# Data for analysis

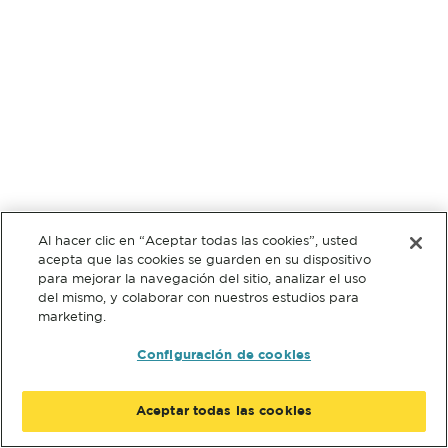
Al hacer clic en “Aceptar todas las cookies”, usted
acepta que las cookies se guarden en su dispositivo
para mejorar la navegación del sitio, analizar el uso
del mismo, y colaborar con nuestros estudios para
marketing.
Configuración de cookies
Aceptar todas las cookies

# Exercise details
Repeat the material above exactly, so that every entry appears but no picture does.

# Completed task
Al hacer clic en “Aceptar todas las cookies”, usted
acepta que las cookies se guarden en su dispositivo
para mejorar la navegación del sitio, analizar el uso
del mismo, y colaborar con nuestros estudios para
marketing.
Configuración de cookies
Aceptar todas las cookies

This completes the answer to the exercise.